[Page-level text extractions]
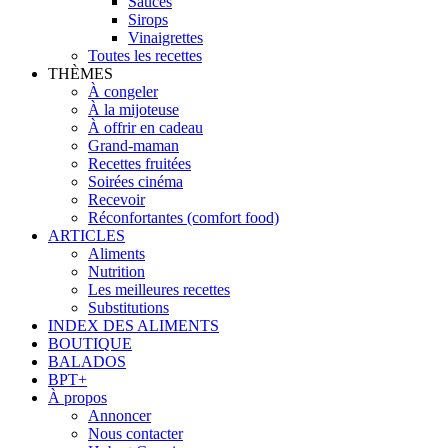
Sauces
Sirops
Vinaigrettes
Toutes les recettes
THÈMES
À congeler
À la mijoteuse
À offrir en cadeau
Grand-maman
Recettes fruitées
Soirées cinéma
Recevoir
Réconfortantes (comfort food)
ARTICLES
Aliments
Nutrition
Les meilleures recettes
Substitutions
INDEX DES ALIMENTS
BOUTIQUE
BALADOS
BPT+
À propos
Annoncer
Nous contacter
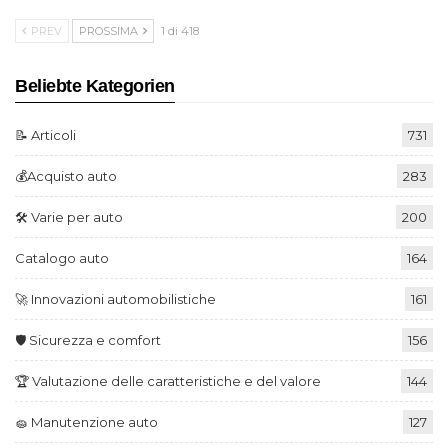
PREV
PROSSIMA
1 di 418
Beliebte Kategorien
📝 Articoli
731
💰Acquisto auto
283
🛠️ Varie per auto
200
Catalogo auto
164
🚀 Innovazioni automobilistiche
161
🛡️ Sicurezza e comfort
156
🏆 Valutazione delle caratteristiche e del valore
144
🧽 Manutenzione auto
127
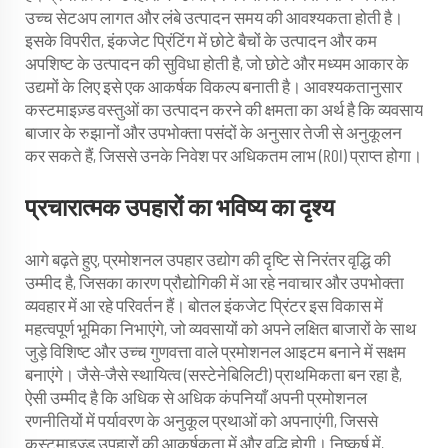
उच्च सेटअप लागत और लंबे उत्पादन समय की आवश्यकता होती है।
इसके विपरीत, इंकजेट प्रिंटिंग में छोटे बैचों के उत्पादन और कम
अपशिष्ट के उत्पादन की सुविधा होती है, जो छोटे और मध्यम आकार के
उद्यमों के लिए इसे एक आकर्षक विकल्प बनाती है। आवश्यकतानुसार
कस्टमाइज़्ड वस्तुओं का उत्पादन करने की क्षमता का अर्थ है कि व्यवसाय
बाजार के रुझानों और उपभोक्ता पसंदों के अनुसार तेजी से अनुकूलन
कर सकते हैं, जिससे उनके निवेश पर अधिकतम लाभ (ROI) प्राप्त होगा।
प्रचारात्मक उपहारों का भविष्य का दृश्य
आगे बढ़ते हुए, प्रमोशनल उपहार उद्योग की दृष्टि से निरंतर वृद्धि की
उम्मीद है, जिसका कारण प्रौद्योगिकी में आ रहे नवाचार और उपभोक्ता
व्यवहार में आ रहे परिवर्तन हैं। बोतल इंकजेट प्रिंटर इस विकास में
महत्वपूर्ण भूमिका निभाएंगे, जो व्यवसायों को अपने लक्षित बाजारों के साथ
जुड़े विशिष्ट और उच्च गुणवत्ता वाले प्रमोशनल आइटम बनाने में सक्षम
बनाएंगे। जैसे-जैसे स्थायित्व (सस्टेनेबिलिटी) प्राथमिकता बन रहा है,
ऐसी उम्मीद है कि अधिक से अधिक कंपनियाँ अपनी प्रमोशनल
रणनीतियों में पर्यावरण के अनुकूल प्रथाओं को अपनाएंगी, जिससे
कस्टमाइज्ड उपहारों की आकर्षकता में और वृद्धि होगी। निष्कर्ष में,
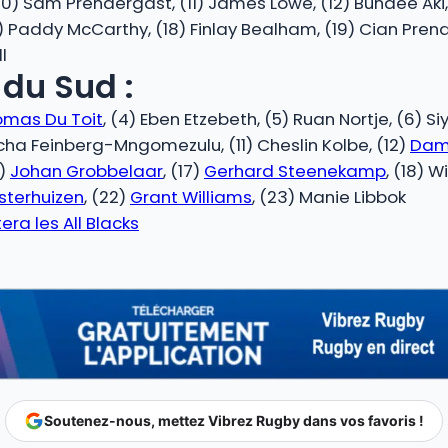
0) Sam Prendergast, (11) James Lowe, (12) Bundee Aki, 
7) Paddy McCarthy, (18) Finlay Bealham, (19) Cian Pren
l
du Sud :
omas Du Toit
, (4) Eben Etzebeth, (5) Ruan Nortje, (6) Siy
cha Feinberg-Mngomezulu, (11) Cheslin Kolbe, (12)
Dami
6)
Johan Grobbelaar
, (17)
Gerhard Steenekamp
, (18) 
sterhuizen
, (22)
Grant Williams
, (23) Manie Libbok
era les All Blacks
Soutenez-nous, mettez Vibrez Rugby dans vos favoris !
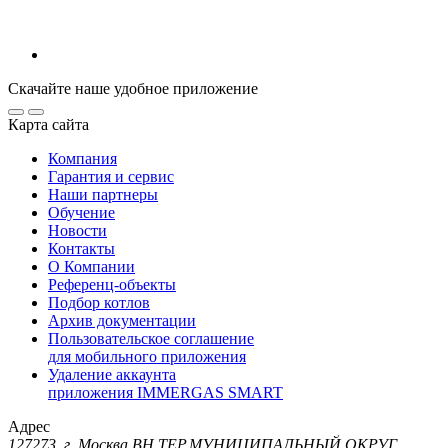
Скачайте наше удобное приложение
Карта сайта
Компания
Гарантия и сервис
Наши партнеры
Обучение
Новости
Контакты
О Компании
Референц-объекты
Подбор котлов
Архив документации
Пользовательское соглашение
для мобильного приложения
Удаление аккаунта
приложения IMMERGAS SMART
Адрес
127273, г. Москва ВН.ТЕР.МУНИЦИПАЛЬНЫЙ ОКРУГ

▶ _Work item_: Among the lines above, count those containing the word "приложения" and give nothing but the result.

▶ _Result of this task_: 2